Some developers’ locational preferences are partly influenced by local municipal government actors, highlighting again the importance of the beliefs and values of actors in specific contexts, as emphasized by interpretive institutionalists Bevir and Rhodes (2010). According to one developer, some municipalities are more predictable in permitting development, implying that developers pay attention to how ‘development friendly’ municipalities might be: ‘You can afford to own land there and know with some predictability that you’re going to get your approvals and go forward’ (Developer Interview, April 26, 2013). Sometimes predictability itself needs to be generated: some developers are very active in communicating with and supporting municipal politicians in order to convince them that urban expansion is in everyone’s best interest.
A small body of research in management and business studies (e.g. Lawton et al., 2013) highlights corporate attempts to shape government policy in ways favourable to the firm. One developer gave an example of the deliberate efforts developers make to influence local politics (Developer Interview, May 15, 2013). The developer explained that four developers got together and ‘ended up supporting the mayor and we got an official plan that … the community was on side with the expansion’. Especially in growing suburban communities that rely on development charges and property tax revenues, developers with deep pockets have substantial political influence. As political scientist Robert MacDermid has shown, the success of municipal (and sometimes provincial) election campaigns is closely tied to the amount of money candidates spend on self-promotion and advertising (MacDermid, 2009).
In addition to supporting the preferred mayoral candidate, the developer we interviewed also financed the infrastructure, such as the trunk sewerage system, required to service its proposed new subdivision. ‘Front-end financing’, as this practice is called, is often cost-shared among groups of developers building a new subdivision (Noskiewicz and Bronskill, 2005), and, therefore, provides development consortia considerable leverage when proposing new subdivisions. Front-end financing represents another way that developers have become important ‘partners’ in the local decision-making and development process, especially considering the financing burden for regional-scale infrastructure, such as roads and trunk sewerage systems that have historically been the responsibility of municipal and provincial governments in Ontario (McKellar, 1995). Developer–municipal relationships are especially necessary for those firms that rely on long-term land speculation. As one developer explains: ‘Our business plans would go ten years out … [a]nd it’s very risky, particularly if you are speculating on lands that are outside of an urban area’ (Developer Interview, May 7, 2013). Risk can be reduced if developers maintain good working relationships with local municipalities and provide incentives (such as front-end financing of infrastructure) for development approvals.

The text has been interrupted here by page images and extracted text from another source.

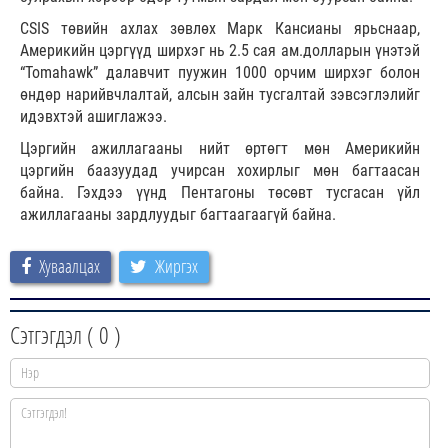
CSIS төвийн ахлах зөвлөх Марк Кансианы ярьснаар,
Америкийн цэргүүд ширхэг нь 2.5 сая ам.долларын үнэтэй
“Tomahawk” далавчит пуужин 1000 орчим ширхэг болон
өндөр нарийвчлалтай, алсын зайн тусгалтай зэвсэглэлийг
идэвхтэй ашиглажээ.
Цэргийн ажиллагааны нийт өртөгт мөн Америкийн
цэргийн баазуудад учирсан хохирлыг мөн багтаасан
байна. Гэхдээ үүнд Пентагоны төсөвт тусгасан үйл
ажиллагааны зардлуудыг багтаагаагүй байна.
Хуваалцах
Жиргэх
Сэтгэгдэл (
0
)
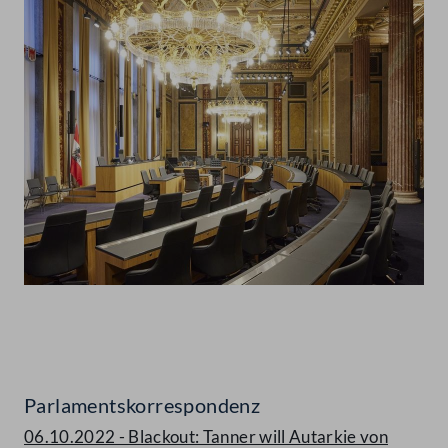
Abspielen
Parlamentskorrespondenz
06.10.2022 - Blackout: Tanner will Autarkie von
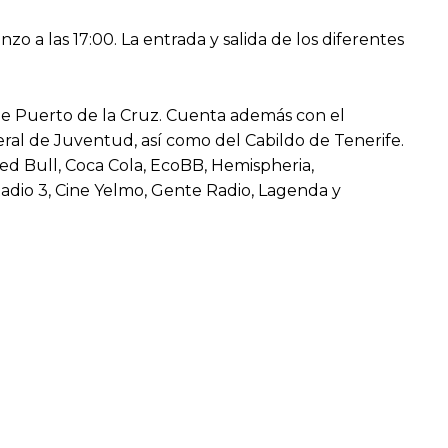
zo a las 17:00. La entrada y salida de los diferentes
e Puerto de la Cruz. Cuenta además con el
neral de Juventud, así como del Cabildo de Tenerife.
ed Bull, Coca Cola, EcoBB, Hemispheria,
Radio 3, Cine Yelmo, Gente Radio, Lagenda y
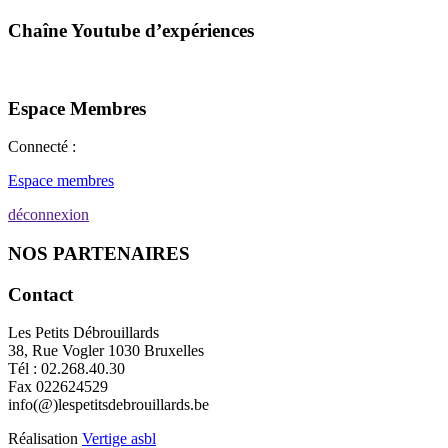
Chaîne Youtube d’expériences
Espace Membres
Connecté :
Espace membres
déconnexion
NOS PARTENAIRES
Contact
Les Petits Débrouillards
38, Rue Vogler 1030 Bruxelles
Tél : 02.268.40.30
Fax 022624529
info(@)lespetitsdebrouillards.be
Réalisation
Vertige asbl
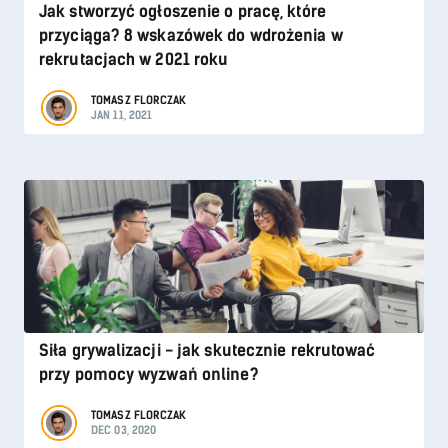
Jak stworzyć ogłoszenie o pracę, które
przyciąga? 8 wskazówek do wdrożenia w
rekrutacjach w 2021 roku
TOMASZ FLORCZAK
JAN 11, 2021
Siła grywalizacji - jak skutecznie rekrutować
przy pomocy wyzwań online?
TOMASZ FLORCZAK
DEC 03, 2020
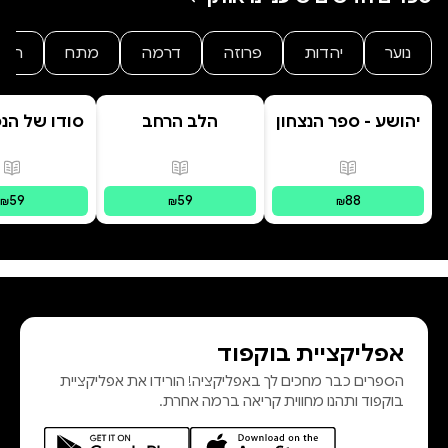
נוער
יהדות
פרוזה
דרמה
מתח
היסט
יהושע - ספר הנצחון
הלב הרחב
סודו של הנ
ב' סוד ה
הנסת
פורמטים זמינים
:
מודפס
פורמטים זמינים
:
מודפס
פור
59
59
88
₪
₪
₪
אפליקציית בוקפוד
הספרים כבר מחכים לך באפליקציה! הורידו את אפליקציית
בוקפוד ותהנו מחווית קריאה ברמה אחרת.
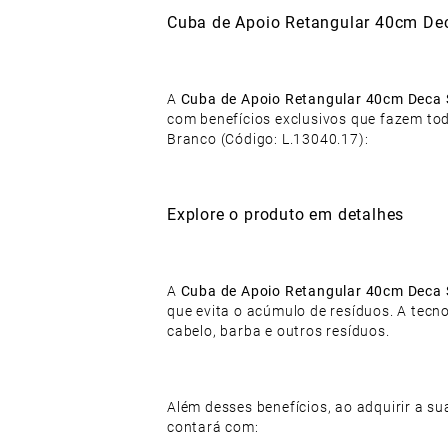
Cuba de Apoio Retangular 40cm De
A
Cuba de Apoio Retangular 40cm Deca 
com benefícios exclusivos que fazem to
Branco (Código: L.13040.17):
Explore o produto em detalhes
A
Cuba de Apoio Retangular 40cm Deca 
que evita o acúmulo de resíduos. A tecno
cabelo, barba e outros resíduos.
Além desses benefícios, ao adquirir a s
contará com:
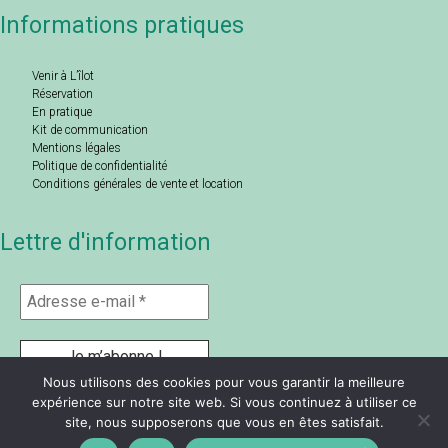
Informations pratiques
Venir à L’îlot
Réservation
En pratique
Kit de communication
Mentions légales
Politique de confidentialité
Conditions générales de vente et location
Lettre d'information
Nous utilisons des cookies pour vous garantir la meilleure
expérience sur notre site web. Si vous continuez à utiliser ce
site, nous supposerons que vous en êtes satisfait.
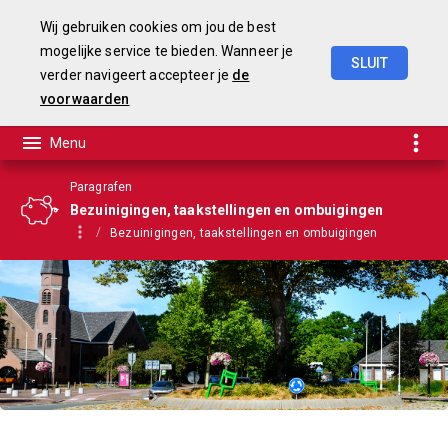
Wij gebruiken cookies om jou de best
mogelijke service te bieden. Wanneer je
SLUIT
verder navigeert accepteer je
de
Begroting
2025-2028
voorwaarden
Paragrafen
Bezuinigingen, taakstellingen en ombuigingen
Bezuinigingen, taakstellingen en ombuigingen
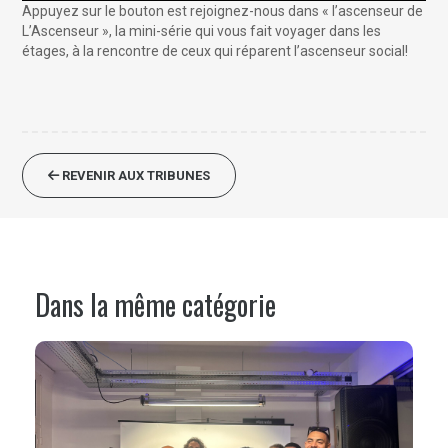
Appuyez sur le bouton est rejoignez-nous dans « l’ascenseur de
L’Ascenseur », la mini-série qui vous fait voyager dans les
étages, à la rencontre de ceux qui réparent l’ascenseur social!
REVENIR AUX TRIBUNES
Dans la même catégorie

While not as common, some developers have used more aggressive tactics to garner development approvals, mainly by using the courts and forcing their application through local appeals boards (e.g. Wilkins et al., 2012). While there may be an underlying institutional framework with its formal and informal rules and conventions, the agency of actors is continually at play, evaluating, working with and sometimes working against the rules, often in ways that lead to changes in the rules themselves (Lowndes, 2001).
Greenfield developers in the Toronto region usually operate as independent firms and developer–state relationships are often between actors associated with specific firms and specific government or planning actors. In addition, most developers are also members of industry associations established to make the developers’ case to politicians, state officials and the general public. Associations represent the industry in planning exercises but also engage in ongoing consultations and advocacy on behalf of members. Urban research has only recently taken notice of development industry associations as key agents of the development process and urban land policy change (e.g. MacDonald, 2018); the relationships between developer associations and different levels of government can also be understood as a normalized—and institutionalized—practice.

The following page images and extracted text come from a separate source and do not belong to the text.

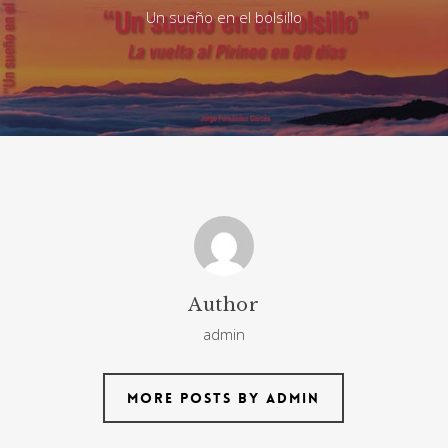
Un sueño en el bolsillo
Author
admin
More posts by admin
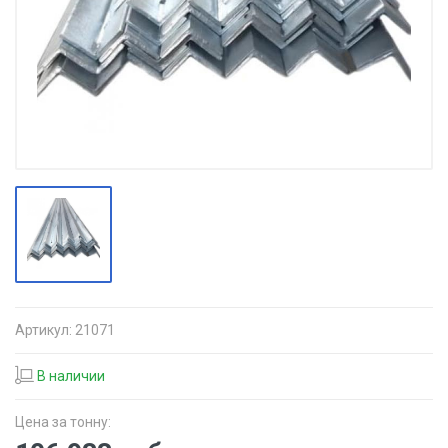
Артикул:
21071
В наличии
Цена за тонну:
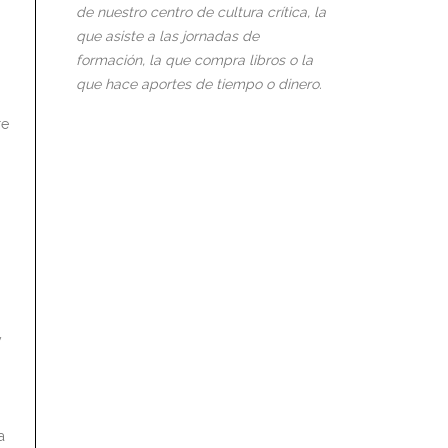
de nuestro centro de cultura crítica, la
que asiste a las jornadas de
formación, la que compra libros o la
que hace aportes de tiempo o dinero.
re
,
y
a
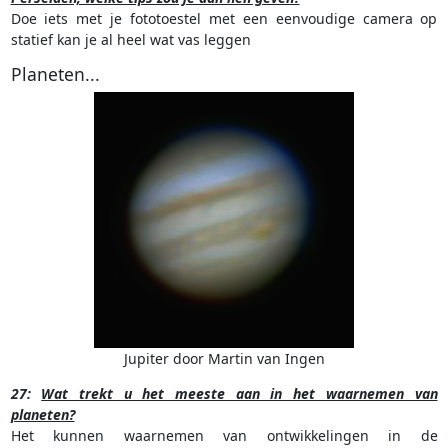
Doe iets met je fototoestel met een eenvoudige camera op
statief kan je al heel wat vas leggen
Planeten...
Jupiter door Martin van Ingen
27:
Wat trekt u het meeste aan in het waarnemen van
planeten?
Het kunnen waarnemen van ontwikkelingen in de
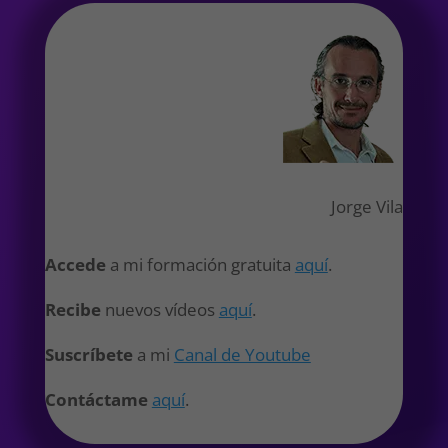
Jorge Vila
Accede
a mi formación gratuita
aquí
.
Recibe
nuevos vídeos
aquí
.
Suscríbete
a mi
Canal de Youtube
Contáctame
aquí
.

The most important development industry associations in the Toronto region are the Building Industry and Land Development Association (BILD) and the Ontario Home Builders Association (OHBA). Both associations provide important networking opportunities and trade-related information to members. More importantly for our analysis, they also represent the industry to different levels of government by developing relationships with decision-makers, translating the language of politicians to the development industry and advocating for development industry interests to the public in a way that individual developers may not be able to do. One developer called these associations ‘the contacts’ with the Province, suggesting that associations are more able to communicate with the Province as a single, powerful, unified voice than as individuals (Developer Interview, April 26, 2013). According to another developer (Developer Interview, May 7, 2013), developer associations are more able and can take the time required to understand issues that may be beyond the interests and capabilities of individual developers. An interviewee suggested that although individual developers are very competitive and independent, they also realize that they need to cooperate sometimes for the greater good of the industry (Developer Interview, June 3, 2013). According to an OHBA (2014) publication, the association’s primary purpose is ‘to positively impact provincial legislative, regulatory and tax policies that affect the industry’. It does this by meeting and communicating with provincial politicians and civil servants; hosting conferences and other events; and publishing a variety of position papers, responses to government policies, housing economic reports, and so on (OHBA, 2014).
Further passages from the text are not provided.